→ **Your assignment**
Nothing but the lines from the first line of the records below to the line holding "Авангард Банк" belongs in the answer, copied exactly and without pictures.

Collected data:
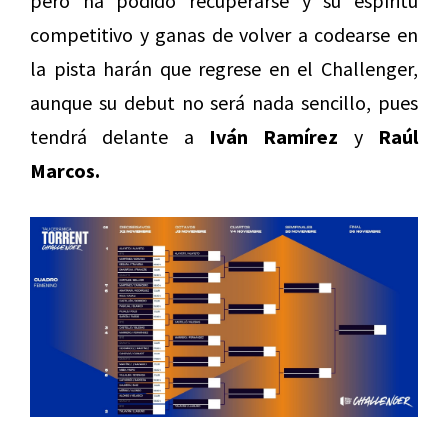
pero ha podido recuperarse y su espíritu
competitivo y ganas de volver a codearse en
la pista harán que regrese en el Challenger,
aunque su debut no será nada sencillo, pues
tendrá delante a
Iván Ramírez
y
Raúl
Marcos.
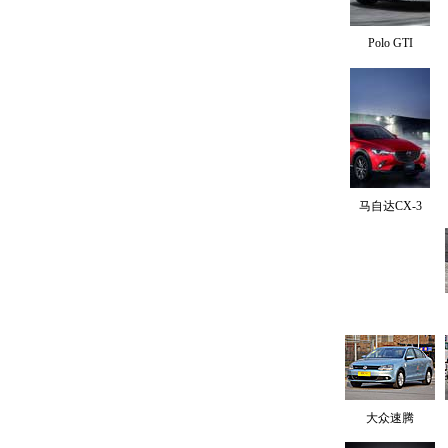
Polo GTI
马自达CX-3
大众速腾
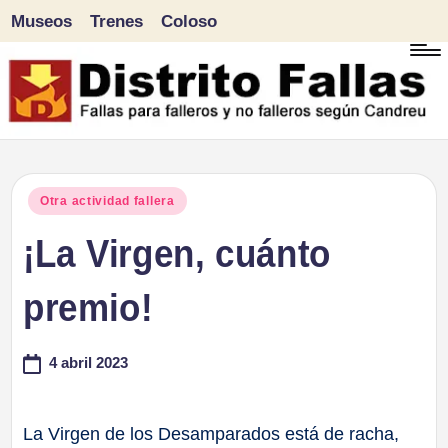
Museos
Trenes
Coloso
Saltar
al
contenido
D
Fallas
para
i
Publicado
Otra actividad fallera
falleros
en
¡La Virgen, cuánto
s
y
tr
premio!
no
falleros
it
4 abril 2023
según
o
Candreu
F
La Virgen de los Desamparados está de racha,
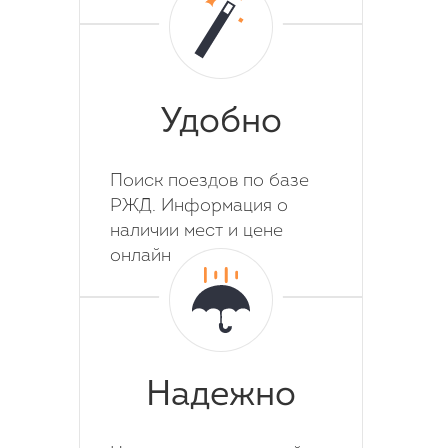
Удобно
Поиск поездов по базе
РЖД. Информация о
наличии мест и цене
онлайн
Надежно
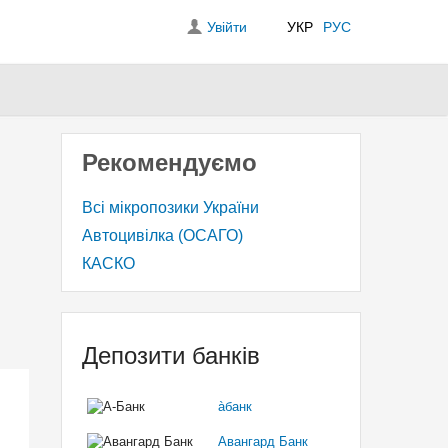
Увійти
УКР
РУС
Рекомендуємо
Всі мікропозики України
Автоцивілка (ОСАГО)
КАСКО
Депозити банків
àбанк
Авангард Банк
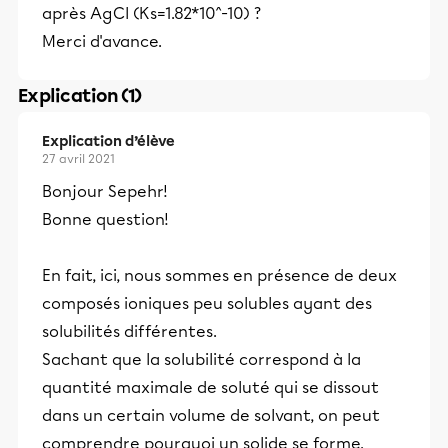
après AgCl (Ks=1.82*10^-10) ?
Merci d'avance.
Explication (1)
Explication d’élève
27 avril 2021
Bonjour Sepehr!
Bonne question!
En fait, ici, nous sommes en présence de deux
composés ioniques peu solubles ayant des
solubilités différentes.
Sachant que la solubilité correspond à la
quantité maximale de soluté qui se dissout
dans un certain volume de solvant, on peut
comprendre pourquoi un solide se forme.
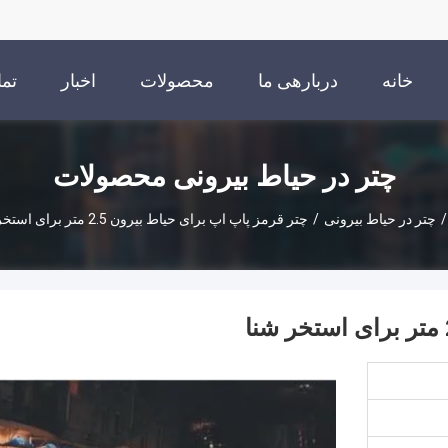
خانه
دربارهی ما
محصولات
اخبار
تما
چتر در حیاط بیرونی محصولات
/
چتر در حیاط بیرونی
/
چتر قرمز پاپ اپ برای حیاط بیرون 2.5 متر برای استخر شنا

→ **Result**
pero ha podido recuperarse y su espíritu
competitivo y ganas de volver a codearse en
la pista harán que regrese en el Challenger,
aunque su debut no será nada sencillo, pues
tendrá delante a
Iván Ramírez
y
Raúl
Marcos.
Polo GTI
马自达CX-3
大众速腾
Museos
Trenes
Coloso
Saltar
al
contenido
D
Fallas
para
i
Publicado
Otra actividad fallera
falleros
en
¡La Virgen, cuánto
s
y
tr
premio!
no
falleros
it
4 abril 2023
según
o
Candreu
F
La Virgen de los Desamparados está de racha,
Удобно
Поиск поездов по базе
РЖД. Информация о
наличии мест и цене
онлайн
Надежно
Увійти
УКР
РУС
Рекомендуємо
Всі мікропозики України
Автоцивілка (ОСАГО)
КАСКО
Депозити банків
àбанк
Авангард Банк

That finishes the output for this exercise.